Financial accounting deals with the fair value of assets and liabilities, including
impairments, revaluations, and so on. The importance of these products, and not
just their production, is governed by accounting.

Benefits of different types of administrative accounting systems:


Cost accounting system;

1. Measure and improve performance.

2. Price setting

3. Proper planning information.

4. Production expansion

Inventory Management System;

1. Achieve operational efficiency and productivity.

2. Minimize inventory costs and maximize profits and sales.

3. Merge your entire company.

4. Manual work automation.

Job costing system;

1. It provides a complete analysis of the cost of goods, salaries, and overheads


ranked by the nature of tasks, departments, and costs that will allow management
to determine the operating performance of various production factors,
manufacturing centers, and operational units. Lets do

2. It accurately records costs and facilitates cost control by comparing actual


estimates with estimates.

3. This helps management determine which job is more profitable than others, which
is less profitable and leads to losses.

4. It offers a foundation for estimating the future costs of competitive employment


and therefore assists in planning future production.

Cost improvement system;

1. Instant economic benefits

2. Better and faster selection.

3. Automate the entire process.

Presenting financial information.


Why is the information user-friendly, reliable, up-to-date and accurate?

Decision-makers must have confidence in the accounting data provided by accounting. A


company may choose its financial statements and other accounting information to opt for
these options. This can affect his professional situation. The key is to obtain accurate
accounting information via the sources used to move the business. Key features of
accounting include consistency, reliability, physical meaning, and consistency. If they are
in progress, they are more reliable and can benefit from better decisions.

Why the way in which the information is presented must be understandable?

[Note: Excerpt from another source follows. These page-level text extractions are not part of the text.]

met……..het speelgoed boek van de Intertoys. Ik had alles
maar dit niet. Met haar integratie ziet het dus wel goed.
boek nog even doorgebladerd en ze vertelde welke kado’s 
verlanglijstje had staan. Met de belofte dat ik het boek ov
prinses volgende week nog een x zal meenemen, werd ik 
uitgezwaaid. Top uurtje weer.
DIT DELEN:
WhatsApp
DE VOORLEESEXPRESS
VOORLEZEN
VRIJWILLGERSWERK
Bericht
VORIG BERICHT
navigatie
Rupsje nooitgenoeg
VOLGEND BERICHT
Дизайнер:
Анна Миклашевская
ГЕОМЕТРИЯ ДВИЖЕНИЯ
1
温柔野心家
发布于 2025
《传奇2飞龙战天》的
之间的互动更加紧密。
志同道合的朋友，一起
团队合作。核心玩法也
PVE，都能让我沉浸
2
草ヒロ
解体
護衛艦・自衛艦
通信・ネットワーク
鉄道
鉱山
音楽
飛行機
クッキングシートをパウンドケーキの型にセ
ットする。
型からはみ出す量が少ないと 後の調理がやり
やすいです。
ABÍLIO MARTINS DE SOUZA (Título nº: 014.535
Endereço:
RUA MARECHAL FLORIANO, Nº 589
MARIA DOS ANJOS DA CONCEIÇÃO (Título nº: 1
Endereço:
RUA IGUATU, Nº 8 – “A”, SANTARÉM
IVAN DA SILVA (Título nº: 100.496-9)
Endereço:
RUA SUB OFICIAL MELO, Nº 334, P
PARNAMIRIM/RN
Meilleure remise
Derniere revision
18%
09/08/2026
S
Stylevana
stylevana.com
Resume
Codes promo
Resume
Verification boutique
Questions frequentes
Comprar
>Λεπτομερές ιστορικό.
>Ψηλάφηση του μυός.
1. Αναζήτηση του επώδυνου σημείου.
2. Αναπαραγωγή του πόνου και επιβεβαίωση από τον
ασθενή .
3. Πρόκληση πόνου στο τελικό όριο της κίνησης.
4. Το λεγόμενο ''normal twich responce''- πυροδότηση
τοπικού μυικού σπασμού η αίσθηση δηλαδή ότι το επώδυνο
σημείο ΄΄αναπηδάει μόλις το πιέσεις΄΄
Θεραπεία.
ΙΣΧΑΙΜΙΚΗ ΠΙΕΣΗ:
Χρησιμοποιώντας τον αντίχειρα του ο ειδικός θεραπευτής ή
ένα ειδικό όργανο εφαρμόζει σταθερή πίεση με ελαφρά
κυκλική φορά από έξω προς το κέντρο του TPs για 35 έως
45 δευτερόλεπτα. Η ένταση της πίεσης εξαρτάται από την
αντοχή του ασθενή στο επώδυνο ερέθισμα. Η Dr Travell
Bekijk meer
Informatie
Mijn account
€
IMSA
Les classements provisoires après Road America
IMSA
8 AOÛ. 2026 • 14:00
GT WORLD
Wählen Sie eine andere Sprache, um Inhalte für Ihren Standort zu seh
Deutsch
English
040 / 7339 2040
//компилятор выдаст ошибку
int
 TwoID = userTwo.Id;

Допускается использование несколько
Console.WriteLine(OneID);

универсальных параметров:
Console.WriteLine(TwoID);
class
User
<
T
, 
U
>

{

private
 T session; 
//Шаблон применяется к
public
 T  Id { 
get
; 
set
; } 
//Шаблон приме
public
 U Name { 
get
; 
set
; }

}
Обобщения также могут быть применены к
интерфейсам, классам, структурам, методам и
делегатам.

Transactions and events must be calculated and presented in the financial statements in
such a way as to be easily understood by the user with the appropriate level of economic,
business and accounting knowledge, provided that the user is conscientiously diligent and
willing to learn. Understanding the information in the financial statements is essential for
their relevance to consumers. While accounting and related information and its recent
aspects are extremely difficult to understand, despite accurate knowledge of the entity
and accounting, consumers are forced to do so economically, which will undermine the
credibility of their financial statements as a whole. Check the non-dependent data.